Random Component Analysis (RCA): This method, also known as random projection, simply projects the data onto a random set of lower-dimensional vectors. Surprisingly, it works remarkably well. While it doesn’t offer the same guarantees as PCA for reconstruction, it’s extremely fast and can be very effective for classification tasks, as it still manages to preserve some of the correlational structure of the original data. It’s a great example of a simple, “cheap” method that often provides a strong baseline.
Linear Discriminant Analysis (LDA): Unlike the previous methods, LDA is a supervised dimensionality reduction technique. It explicitly uses the class labels to find a projection that maximizes the separability between the classes. This makes it a “wrapper” method in spirit, as it’s concerned with how the features will be used for a downstream classification task, not just with the inherent structure of the data itself.

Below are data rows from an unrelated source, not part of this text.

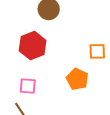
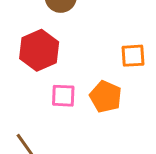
pink square: (28, 86) -> (63, 96), moved

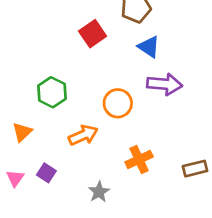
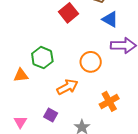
orange triangle: (22, 132) -> (21, 75), moved, turned 42
purple square: (46, 173) -> (51, 115), moved

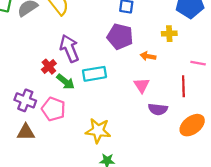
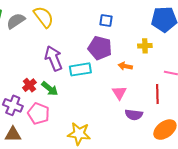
red cross: (49, 67) -> (29, 85), moved
cyan rectangle: (95, 74) -> (80, 69), moved

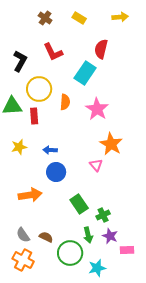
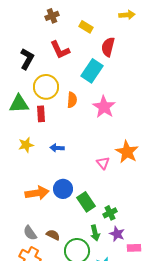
brown cross: (45, 18) -> (52, 16), turned 32
yellow rectangle: (79, 18) -> (86, 27), moved
orange star: (111, 144) -> (127, 152), moved
blue circle: (56, 172) -> (63, 189), moved

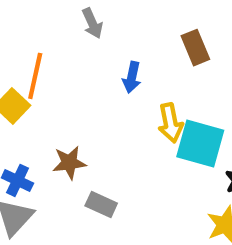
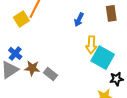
brown star: (69, 163) -> (32, 68), moved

t-SNE (t-Distributed Stochastic Neighbor Embedding): t-SNE is a non-linear technique that is particularly well-suited for visualizing high-dimensional datasets. It models each high-dimensional object by a two- or three-dimensional point in such a way that similar objects are modeled by nearby points and dissimilar objects are modeled by distant points with high probability.
UMAP (Uniform Manifold Approximation and Projection): UMAP is another non-linear technique for manifold learning and dimensionality reduction. It is often faster than t-SNE and can better preserve the global structure of the data.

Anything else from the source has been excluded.